Please return the data word for word and leave out any picture it contains.

- Listed entries -
########

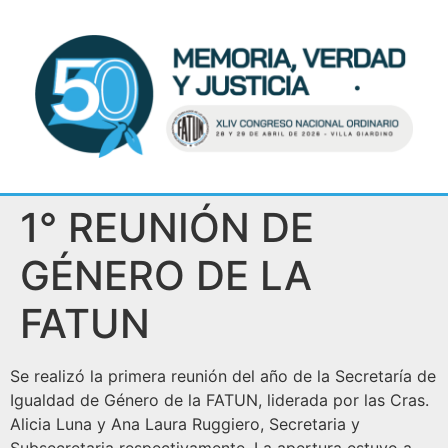
1° REUNIÓN DE
GÉNERO DE LA
FATUN
Se realizó la primera reunión del año de la Secretaría de
Igualdad de Género de la FATUN, liderada por las Cras.
Alicia Luna y Ana Laura Ruggiero, Secretaria y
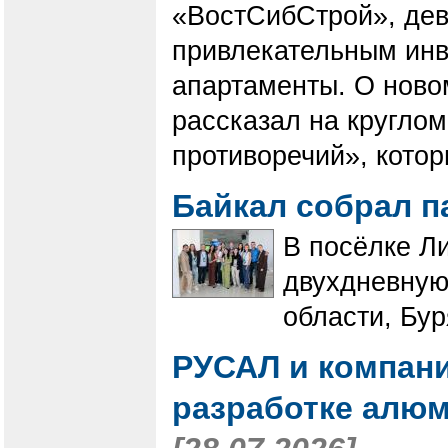
«ВостСибСтрой», дев
привлекательным ин
апартаменты. О ново
рассказал на круглом
противоречий», котор
Байкал собрал 
В посёлке Л
двухдневную
области, Бур
РУСАЛ и компани
разработке алю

########

- Response to this task -
1° REUNIÓN DE
GÉNERO DE LA
FATUN
Se realizó la primera reunión del año de la Secretaría de
Igualdad de Género de la FATUN, liderada por las Cras.
Alicia Luna y Ana Laura Ruggiero, Secretaria y
«ВостСибСтрой», дев
привлекательным ин
апартаменты. О ново
рассказал на круглом
противоречий», котор
Байкал собрал 
В посёлке Л
двухдневную
области, Бур
РУСАЛ и компани
разработке алю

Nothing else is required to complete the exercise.